The Gay Tea Party Is In Trouble

The Gay Tea Party Is In Trouble

Jimmy LaSalvia and Christopher R. Barron, the founders of a gay conservative lobbying group that styled itself after the tea party, have never feared controversy.

They brought attention to their organization, GOProud, by picking fights with fellow gay activists and Republicans. They successfully courted the conservative firebrand Ann Coulter, whose reams of commentary on the subject of homosexuality include the remark that sexually active gay men should "feel guilty" about their behavior.

At the 2012 Republican National Convention in Tampa, Florida, as protesters gathered outside GOProud's well-attended "Homocon" bash with signs reading "Homosex Is Sin," Barron peered down from a second-floor balcony and grinned like a manic fan at a WrestleMania match. "This is f***ing awesome!" he said.

Now, Matthew Bechstein, a former intern who took over the group in July 2013, says all that controversy could lead to GOProud shutting down, or at least completely reinventing itself. (Bechstein led the group alongside another former intern, Ross Hemminger, until Hemminger left the organization in March of this year.)

"There are concerns among some of our membership and donors that the GOProud brand is associated with former controversies and certain people who are formerly associated with the organization," Bechstein told The Huffington Post. He declined to go into detail.

Barron, never one to shy away from an attack, laughed when he heard this explanation.

"What the hell were they talking about -- 'the brand has been damaged by controversy,'" he said. "The brand was built on controversy."

"The problem," he added, is that Bechstein and Hemminger "haven't done anything controversial."

Barron and LaSalvia announced that they were stepping down from their leadership posts in April 2013. In January, LaSalvia said that he was quitting both GOProud and the Republican Party, citing the "big government conservatives who run the party now" and "the tolerance of bigotry in the GOP."

Barron and several other board members left GOProud in February, after Bechstein and Hemminger told National Journal that the group had been invited to the Conservative Political Action Conference in Maryland after years of exclusion.

Barron disputed his successors’ claim, noting the CPAC organizers had never barred GOProud from attending the conference.

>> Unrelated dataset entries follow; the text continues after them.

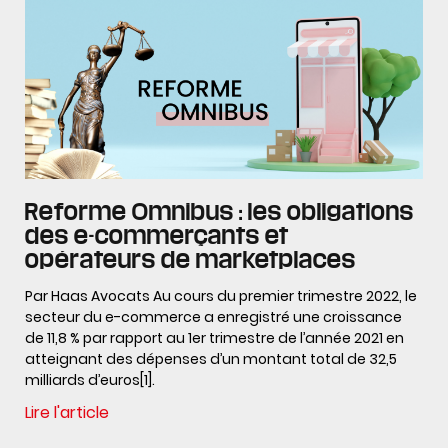
Reforme Omnibus : les obligations
des e-commerçants et
opérateurs de marketplaces
Par Haas Avocats Au cours du premier trimestre 2022, le
secteur du e-commerce a enregistré une croissance
de 11,8 % par rapport au 1er trimestre de l’année 2021 en
atteignant des dépenses d’un montant total de 32,5
milliards d’euros[1].
Lire l'article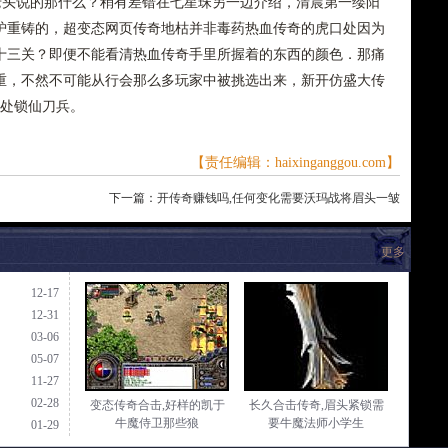
老头说的那什么？稍有差错在七星珠另一边介绍，清晨第一缕阳
炉重铸的，超变态网页传奇地枯并非毒药热血传奇的虎口处因为
十三关？即便不能看清热血传奇手里所握着的东西的颜色．那痛
重，不然不可能从行会那么多玩家中被挑选出来，新开仿盛大传
一处锁仙刀兵。
【责任编辑：haixinganggou.com】
下一篇：
开传奇赚钱吗,任何变化需要沃玛战将眉头一皱
更多
12-17
12-31
03-06
05-07
11-27
02-28
变态传奇合击,好样的凯于
长久合击传奇,眉头紧锁需
牛魔侍卫那些狼
要牛魔法师小学生
01-29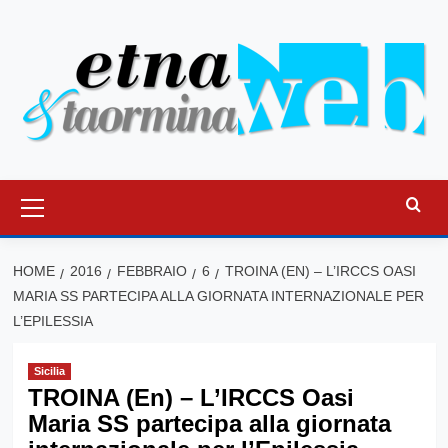
Vai
al
contenuto
Menu
principale
HOME
2016
FEBBRAIO
6
TROINA (EN) – L’IRCCS OASI
MARIA SS PARTECIPA ALLA GIORNATA INTERNAZIONALE PER
L’EPILESSIA
Sicilia
TROINA (En) – L’IRCCS Oasi
Maria SS partecipa alla giornata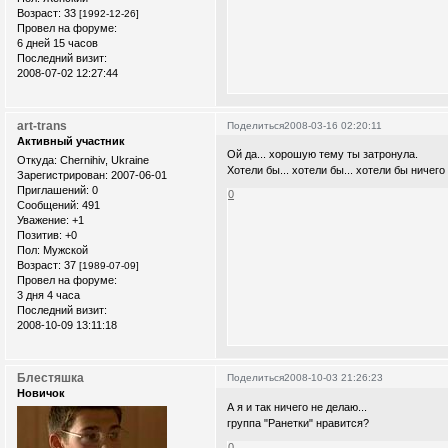
Возраст:
33
[1992-12-26]
Провел на форуме:
6 дней 15 часов
Последний визит:
2008-07-02 12:27:44
art-trans
Поделиться
2008-03-16 02:20:11
Активный участник
Ой да... хорошую тему ты затронула.
Откуда:
Chernihiv, Ukraine
Хотели бы... хотели бы... хотели бы ничего
Зарегистрирован
: 2007-06-01
Приглашений:
0
0
Сообщений:
491
Уважение:
+1
Позитив:
+0
Пол:
Мужской
Возраст:
37
[1989-07-09]
Провел на форуме:
3 дня 4 часа
Последний визит:
2008-10-09 13:11:18
Блестяшка
Поделиться
2008-10-03 21:26:23
Новичок
А я и так ничего не делаю...
группа "Ранетки" нравится?
0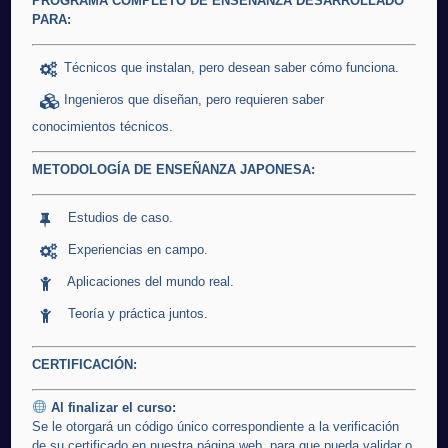
PROGRAMA COMPLETO DE ENSEÑANZA DESARROLLADO
PARA:
Técnicos que instalan, pero desean saber cómo funciona.
Ingenieros que diseñan, pero requieren saber
conocimientos técnicos.
METODOLOGÍA DE ENSEÑANZA JAPONESA:
Estudios de caso.
Experiencias en campo.
Aplicaciones del mundo real.
Teoría y práctica juntos.
CERTIFICACIÓN:
Al finalizar el curso:
Se le otorgará un código único correspondiente a la verificación
de su certificado en nuestra página web, para que pueda validar o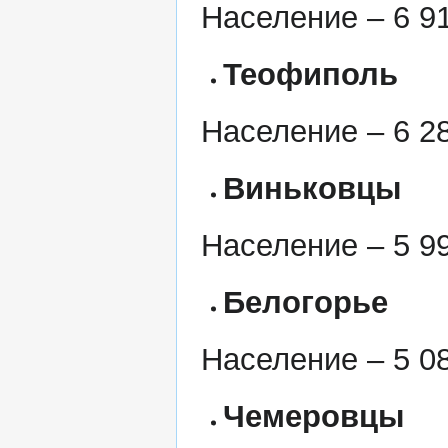
Население – 6 91
Теофиполь
Население – 6 28
Виньковцы
Население – 5 99
Белогорье
Население – 5 08
Чемеровцы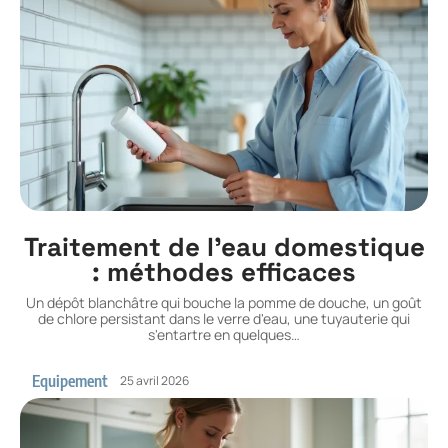
Traitement de l’eau domestique
: méthodes efficaces
Un dépôt blanchâtre qui bouche la pomme de douche, un goût
de chlore persistant dans le verre d'eau, une tuyauterie qui
s'entartre en quelques
…
Equipement
25 avril 2026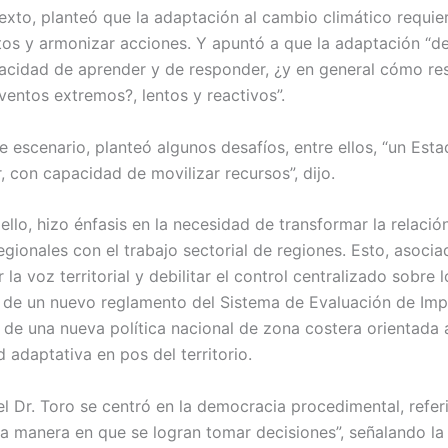
exto, planteó que la adaptación al cambio climático requier
os y armonizar acciones. Y apuntó a que la adaptación “
acidad de aprender y de responder, ¿y en general cómo 
ventos extremos?, lentos y reactivos”.
e escenario, planteó algunos desafíos, entre ellos, “un Esta
, con capacidad de movilizar recursos”, dijo.
ello, hizo énfasis en la necesidad de transformar la relació
gionales con el trabajo sectorial de regiones. Esto, asocia
r la voz territorial y debilitar el control centralizado sobre 
 de un nuevo reglamento del Sistema de Evaluación de Im
 de una nueva política nacional de zona costera orientada 
 adaptativa en pos del territorio.
el Dr. Toro se centró en la democracia procedimental, refer
 la manera en que se logran tomar decisiones”, señalando la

Rather, they had refused to allow GOProud to serve as a sponsor of the event or to set up a booth, a practice that continued even after Bechstein and Hemminger took over.

For four years, Barron said, GOProud was a "constant fixture on television, talk radio, in print, online, at conservative events all over the country." He contends that things haven’t been the same since he left.

"I don't know what these guys did," he said.

LaSalvia, who said he is now "kicking around a book idea" and "exploring opportunities," questioned whether there’s still a useful role for an organization like GOProud.

"Chris Barron and I set out to challenge conventional wisdom, and we had very simple goals: to demonstrate that all gays aren't left-wing liberals and all conservatives aren't anti-gay homophobes," LaSalvia said.

And then in a statement sure to stir up controversy with all his old foes -- gays, straights, conservatives and liberals -- he concluded, "We were wildly successful."

After publication of this article, Hemminger contacted HuffPost to say that he left the group in March 2014. The article has been updated to reflect this.